## Exercise description
Return each line below exactly as it reads, and omit any image in it.

## Provided entries
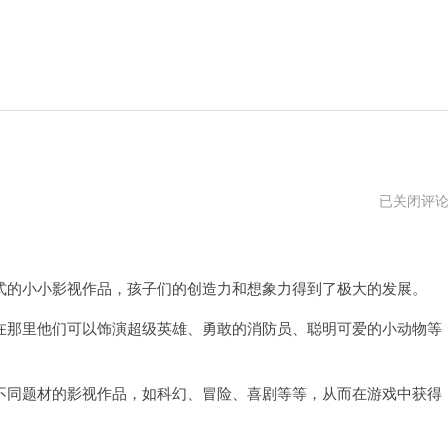
小
已关闭评
小
英
雄
的小小影视作品，孩子们的创造力和想象力得到了极大的发展。
那里他们可以饰演超级英雄、勇敢的消防员、聪明可爱的小动物等
同题材的影视作品，如科幻、冒险、喜剧等等，从而在游戏中获得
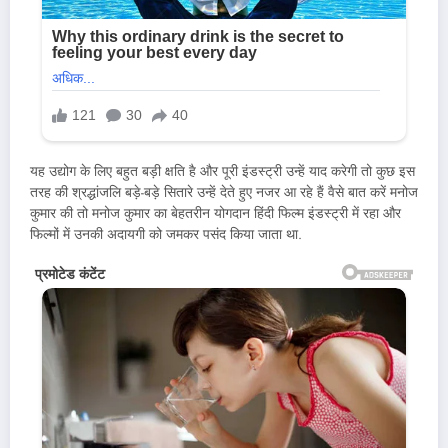
यह उद्योग के लिए बहुत बड़ी क्षति है और पूरी इंडस्ट्री उन्हें याद करेगी तो कुछ इस
तरह की श्रद्धांजलि बड़े-बड़े सितारे उन्हें देते हुए नजर आ रहे हैं वैसे बात करें मनोज
कुमार की तो मनोज कुमार का बेहतरीन योगदान हिंदी फिल्म इंडस्ट्री में रहा और
फिल्मों में उनकी अदायगी को जमकर पसंद किया जाता था.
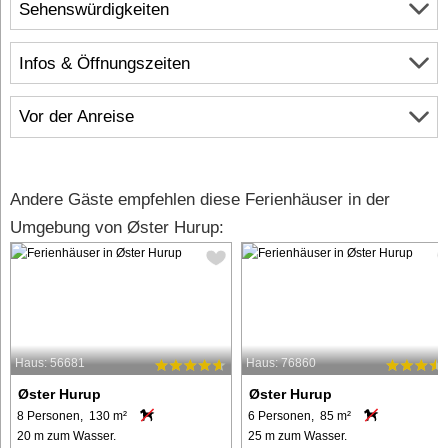
Sehenswürdigkeiten
Infos & Öffnungszeiten
Vor der Anreise
Andere Gäste empfehlen diese Ferienhäuser in der
Umgebung von Øster Hurup:
Haus: 56681
Haus: 76860
Øster Hurup
Øster Hurup
8 Personen, 130 m²
6 Personen, 85 m²
20 m zum Wasser.
25 m zum Wasser.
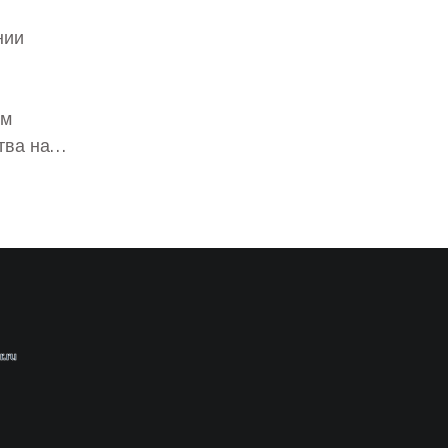
нии
ям
тва на
нии,
еский
ности и
ти
ю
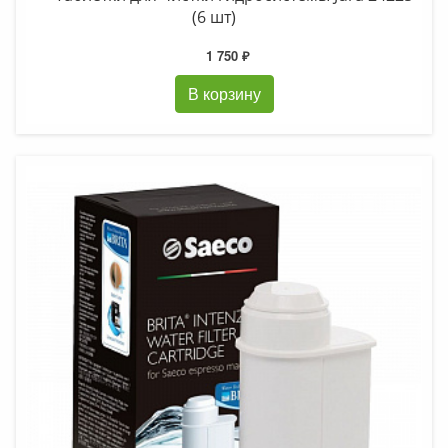
(6 шт)
1 750 ₽
В корзину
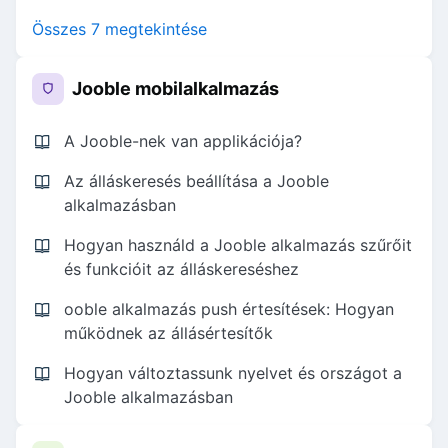
Összes 7 megtekintése
Jooble mobilalkalmazás
A Jooble-nek van applikációja?
Az álláskeresés beállítása a Jooble
alkalmazásban
Hogyan használd a Jooble alkalmazás szűrőit
és funkcióit az álláskereséshez
ooble alkalmazás push értesítések: Hogyan
működnek az állásértesítők
Hogyan változtassunk nyelvet és országot a
Jooble alkalmazásban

## Response box
小
已关闭评
小
英
雄
的小小影视作品，孩子们的创造力和想象力得到了极大的发展。
那里他们可以饰演超级英雄、勇敢的消防员、聪明可爱的小动物等
同题材的影视作品，如科幻、冒险、喜剧等等，从而在游戏中获得
यह उद्योग के लिए बहुत बड़ी क्षति है और पूरी इंडस्ट्री उन्हें याद करेगी तो कुछ इस
तरह की श्रद्धांजलि बड़े-बड़े सितारे उन्हें देते हुए नजर आ रहे हैं वैसे बात करें मनोज
कुमार की तो मनोज कुमार का बेहतरीन योगदान हिंदी फिल्म इंडस्ट्री में रहा और
फिल्मों में उनकी अदायगी को जमकर पसंद किया जाता था.
Sehenswürdigkeiten
Infos & Öffnungszeiten
Vor der Anreise
Andere Gäste empfehlen diese Ferienhäuser in der
Umgebung von Øster Hurup:
Haus: 56681
Haus: 76860
Øster Hurup
Øster Hurup
8 Personen, 130 m²
6 Personen, 85 m²
20 m zum Wasser.
25 m zum Wasser.
нии
ям
тва на
нии,
еский
ности и
ти
ю
(6 шт)
1 750 ₽
В корзину
Összes 7 megtekintése
Jooble mobilalkalmazás
A Jooble-nek van applikációja?
Az álláskeresés beállítása a Jooble
alkalmazásban
Hogyan használd a Jooble alkalmazás szűrőit
és funkcióit az álláskereséshez
ooble alkalmazás push értesítések: Hogyan
működnek az állásértesítők
Hogyan változtassunk nyelvet és országot a
Jooble alkalmazásban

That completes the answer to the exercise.